Contesting disaster: politics of memory and oblivion in Santa Fe, Argentina
Susann Baez Ullberg
Paper short abstract:
In 2003 occurred the allegedly worst flood in history of Santa Fe, Argentina. In the wake of this disaster a protest movement emerged. This paper analyses their mobilisation in terms of memory work and aims at understanding how subjective experience is collectively expressed.
Paper long abstract:
Disastrous floods are historically recurrent in the town of Santa Fe in the Northeast of Argentina, generally affecting the socially most vulnerable people in town. In 2003, though, occurred what many santafesinos describe as the worst in memory. On this occasion a third of the city area was flooded and among the victims were many middle class residents who had never before been affected by the city's floods.

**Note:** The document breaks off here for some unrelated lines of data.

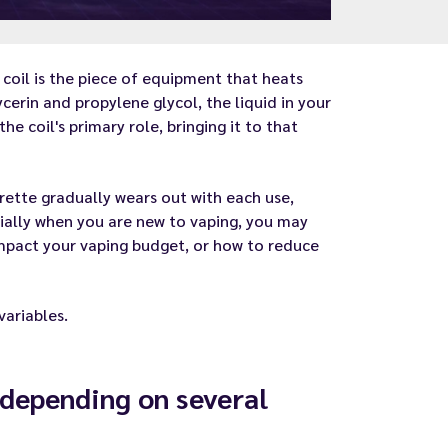
e
coil
is the piece of equipment that heats
cerin and propylene glycol, the liquid in your
e coil's primary role, bringing it to that
arette gradually wears out with each use,
cially when you are new to vaping, you may
impact your vaping budget, or how to reduce
variables.
e depending on several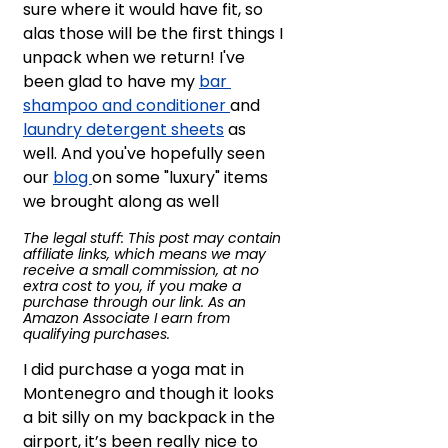
sure where it would have fit, so 
alas those will be the first things I 
unpack when we return! I've 
been glad to have my 
bar 
shampoo and conditioner 
and 
laundry detergent sheets
 as 
well. And you've hopefully seen 
our 
blog 
on some "luxury" items 
we brought along as well
The legal stuff: This post may contain 
affiliate links, which means we may 
receive a small commission, at no 
extra cost to you, if you make a 
purchase through our link. As an 
Amazon Associate I earn from 
qualifying purchases.
I did purchase a yoga mat in 
Montenegro and though it looks 
a bit silly on my backpack in the 
airport, it’s been really nice to 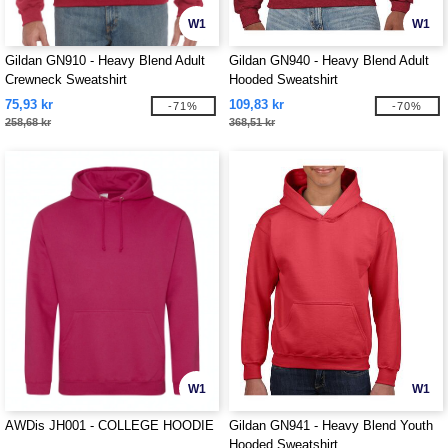
W1
W1
Gildan GN910 - Heavy Blend Adult
Gildan GN940 - Heavy Blend Adult
Crewneck Sweatshirt
Hooded Sweatshirt
75,93 kr
109,83 kr
-71%
-70%
258,68 kr
368,51 kr
W1
W1
AWDis JH001 - COLLEGE HOODIE
Gildan GN941 - Heavy Blend Youth
Hooded Sweatshirt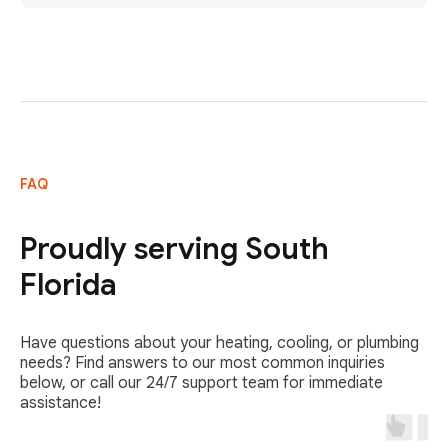
FAQ
Proudly serving South
Florida
Have questions about your heating, cooling, or plumbing
needs? Find answers to our most common inquiries
below, or call our 24/7 support team for immediate
assistance!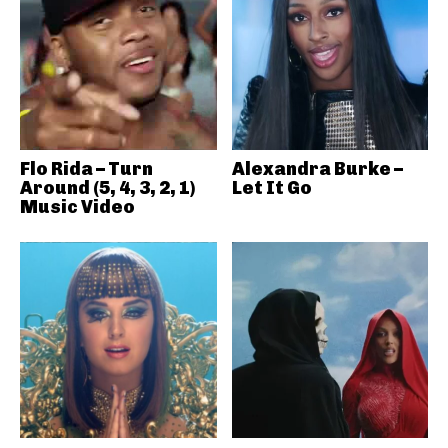
Flo Rida – Turn
Alexandra Burke –
Around (5, 4, 3, 2, 1)
Let It Go
Music Video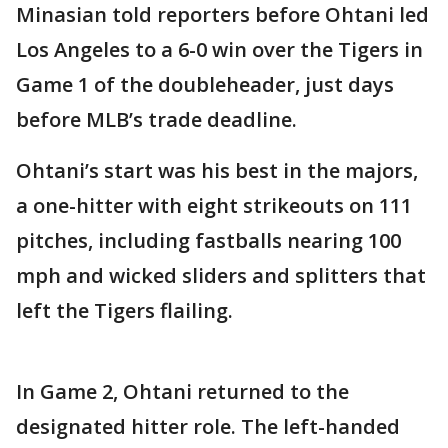
Minasian told reporters before Ohtani led
Los Angeles to a 6-0 win over the Tigers in
Game 1 of the doubleheader, just days
before MLB’s trade deadline.
Ohtani’s start was his best in the majors,
a one-hitter with eight strikeouts on 111
pitches, including fastballs nearing 100
mph and wicked sliders and splitters that
left the Tigers flailing.
In Game 2, Ohtani returned to the
designated hitter role. The left-handed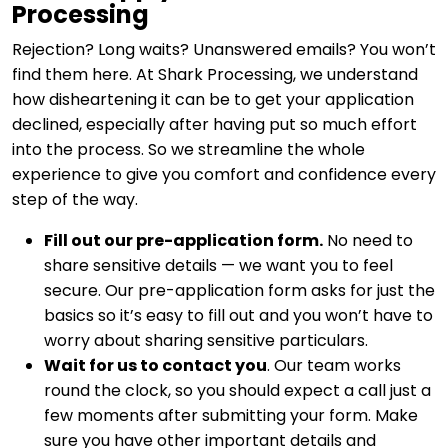
Processing
Rejection? Long waits? Unanswered emails? You won’t
find them here. At Shark Processing, we understand
how disheartening it can be to get your application
declined, especially after having put so much effort
into the process. So we streamline the whole
experience to give you comfort and confidence every
step of the way.
Fill out our pre-application form.
No need to
share sensitive details — we want you to feel
secure. Our pre-application form asks for just the
basics so it’s easy to fill out and you won’t have to
worry about sharing sensitive particulars.
Wait for us to contact you
. Our team works
round the clock, so you should expect a call just a
few moments after submitting your form. Make
sure you have other important details and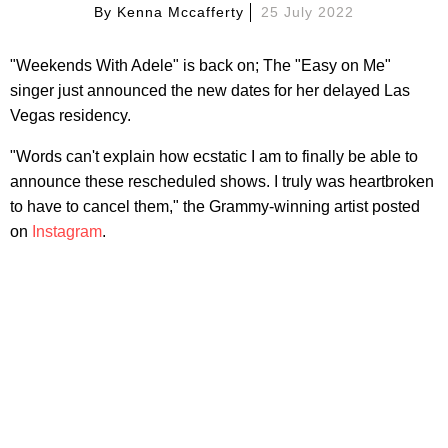
By
Kenna Mccafferty
25 July 2022
"Weekends With Adele" is back on; The "Easy on Me"
singer just announced the new dates for her delayed Las
Vegas residency.
"Words can't explain how ecstatic I am to finally be able to
announce these rescheduled shows. I truly was heartbroken
to have to cancel them," the Grammy-winning artist posted
on
Instagram
.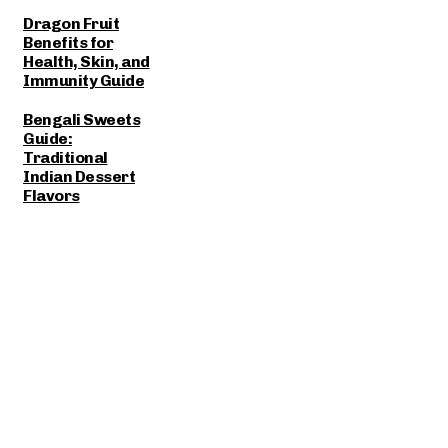
Dragon Fruit
Benefits for
Health, Skin, and
Immunity Guide
Bengali Sweets
Guide:
Traditional
Indian Dessert
Flavors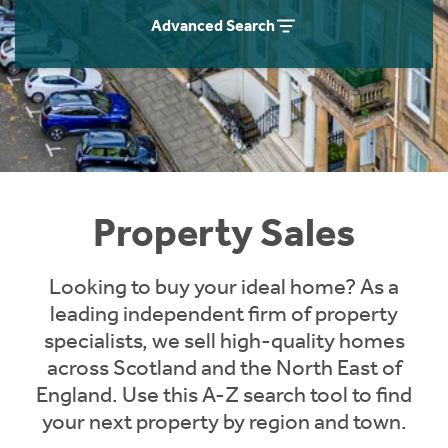
Instant Rental Valuation
Students
Home Buying App
Advanced Search
Short Term Let Licence & Obligation Guide
LBTT Calculator
Rettie Financial Services
Think Mortgages. Think Rettie.
Property Sales
Looking to buy your ideal home? As a
leading independent firm of property
specialists, we sell high-quality homes
across Scotland and the North East of
England. Use this A-Z search tool to find
your next property by region and town.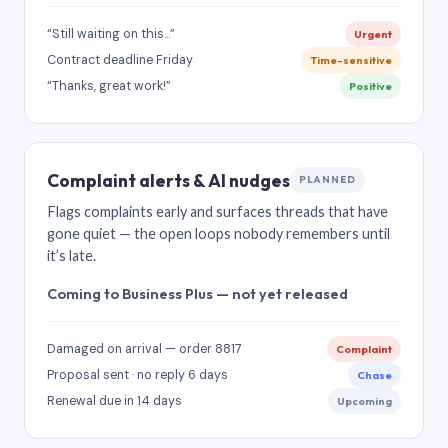
“Still waiting on this…”
Urgent
Contract deadline Friday
Time-sensitive
“Thanks, great work!”
Positive
Complaint alerts & AI nudges
PLANNED
Flags complaints early and surfaces threads that have
gone quiet — the open loops nobody remembers until
it’s late.
Coming to Business Plus — not yet released
Damaged on arrival — order 8817
Complaint
Proposal sent · no reply 6 days
Chase
Renewal due in 14 days
Upcoming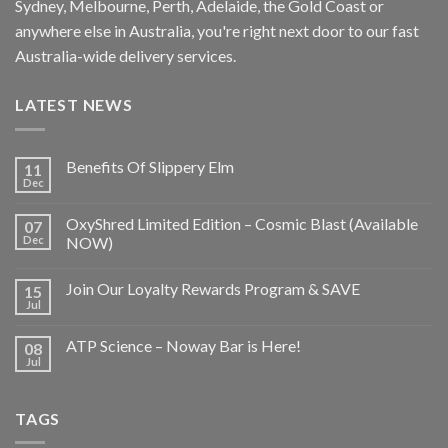
Sydney, Melbourne, Perth, Adelaide, the Gold Coast or
anywhere else in Australia, you're right next door to our fast
Australia-wide delivery services.
LATEST NEWS
Benefits Of Slippery Elm
11
Dec
OxyShred Limited Edition – Cosmic Blast (Available
07
Dec
NOW)
Join Our Loyalty Rewards Program & SAVE
15
Jul
ATP Science – Noway Bar is Here!
08
Jul
TAGS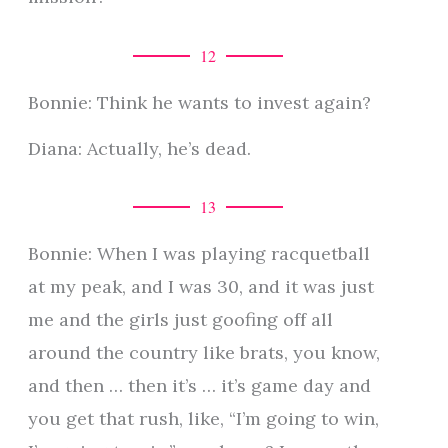
12
Bonnie: Think he wants to invest again?
Diana: Actually, he’s dead.
13
Bonnie: When I was playing racquetball
at my peak, and I was 30, and it was just
me and the girls just goofing off all
around the country like brats, you know,
and then … then it’s … it’s game day and
you get that rush, like, “I’m going to win,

For them, this was not only an unexpected event but also culturally unimaginable. Many of these victims constitute the protest movement of 'los Inundados' (the Flood Victims) that emerged in the wake of this disaster, claiming accountability of municipal and provincial governments for their actions before, during and after the disaster. Such claims have largely been dismissed by local authorities though. By conceptualising the narratives and practices of 'los Inundados' as techniques of memory, this paper aims at understanding how subjective experiences of disaster are expressed at a social level and thereby constitute an "accidental community of memory," which forms the basis for social mobilisation. The ethnography presented is based on fieldwork in Santa Fe in 2005.